→ **What you have to do**:
Would you transcribe word for word every line from the one containing "Compartir en Whatsapp" to the end of the data, both ends included, and leave out the rest?
___ Data to examine ___
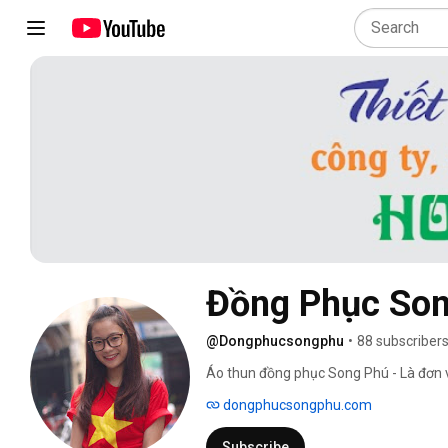
Đồng Phục Son
@Dongphucsongphu
•
88 subscriber
Áo thun đồng phục Song Phú - Là đơn v
dongphucsongphu.com
Subscribe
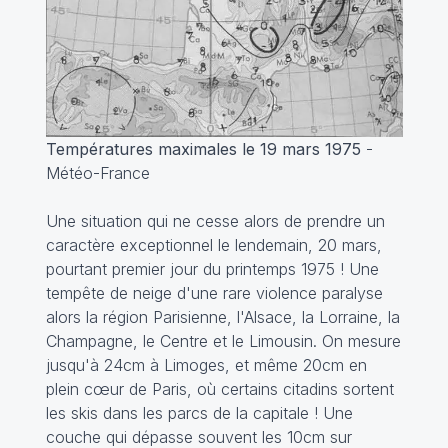
Températures maximales le 19 mars 1975
-
Météo-France
Une situation qui ne cesse alors de prendre un
caractère exceptionnel le lendemain, 20 mars,
pourtant premier jour du printemps 1975 ! Une
tempête de neige d'une rare violence paralyse
alors la région Parisienne, l'Alsace, la Lorraine, la
Champagne, le Centre et le Limousin. On mesure
jusqu'à 24cm à Limoges, et même 20cm en
plein cœur de Paris, où certains citadins sortent
les skis dans les parcs de la capitale ! Une
couche qui dépasse souvent les 10cm sur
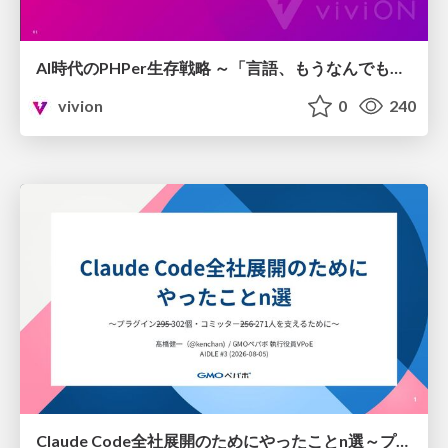
AI時代のPHPer生存戦略 ～「言語、もうなんでもよくない？」に本気で向き合う～
vivion
0
240
Claude Code全社展開のためにやったことn選～プラグイン302個・コミッター271人を支えるために～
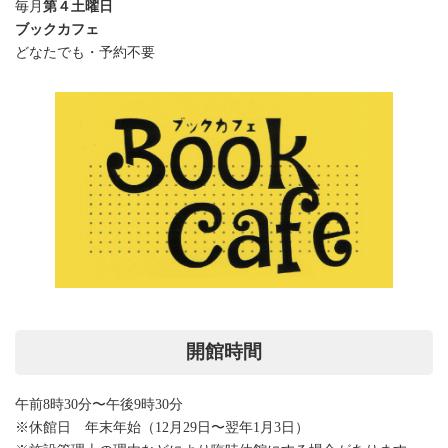
毎月
第４土曜日
ブックカフェ
どなたでも・予約不要
開館時間
午前8時30分〜午後9時30分
※休館日 年末年始（12月29日〜翌年1月3日）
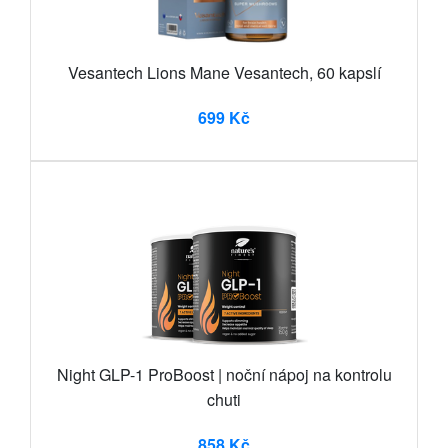
Vesantech Lions Mane Vesantech, 60 kapslí
699 Kč
Night GLP-1 ProBoost | noční nápoj na kontrolu
chuti
858 Kč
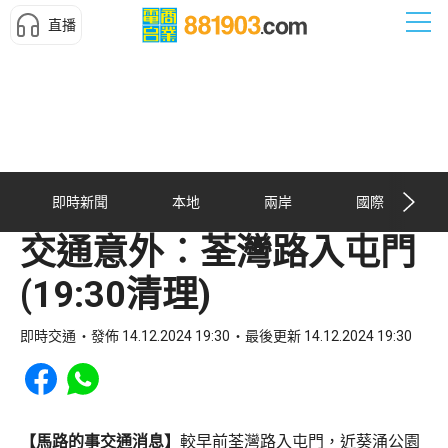
直播
即時新聞
本地
兩岸
國際
交通意外︰荃灣路入屯門
(19:30清理)
即時交通
發佈 14.12.2024 19:30
最後更新 14.12.2024 19:30
Share to Facebook
Share to WhatsApp
【馬路的事交通消息】
較早前荃灣路入屯門，近葵涌公園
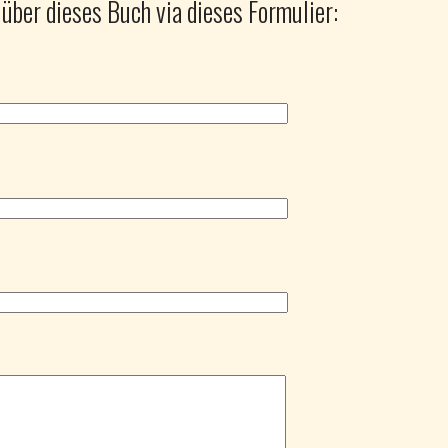
 über dieses Buch via dieses Formulier:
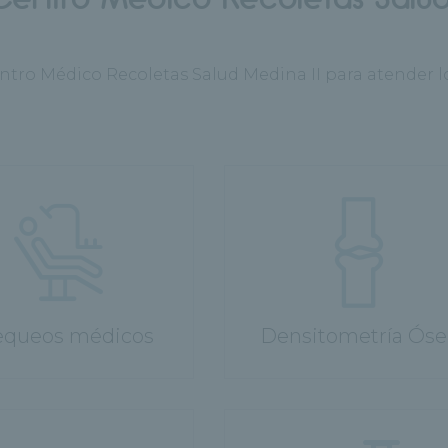
Centro Médico Recoletas Salud Medina II para atender 
queos médicos
Densitometría Óse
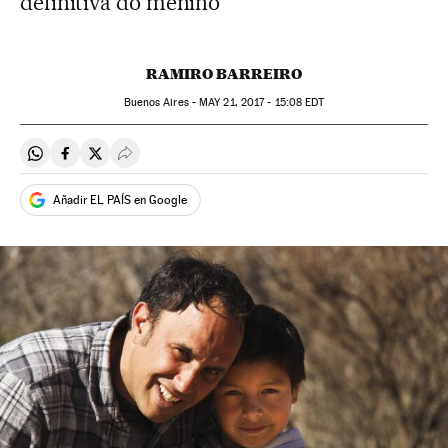
definitiva do menino
RAMIRO BARREIRO
Buenos Aires -
MAY
21, 2017 - 15:08
EDT
Compartir en Whatsapp
Compartir en Facebook
Compartir en Twitter
Desplegar Redes Sociales
Añadir EL PAÍS en Google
___
→ **Exercise answer**:
Compartir en Whatsapp
Compartir en Facebook
Compartir en Twitter
Desplegar Redes Sociales
Añadir EL PAÍS en Google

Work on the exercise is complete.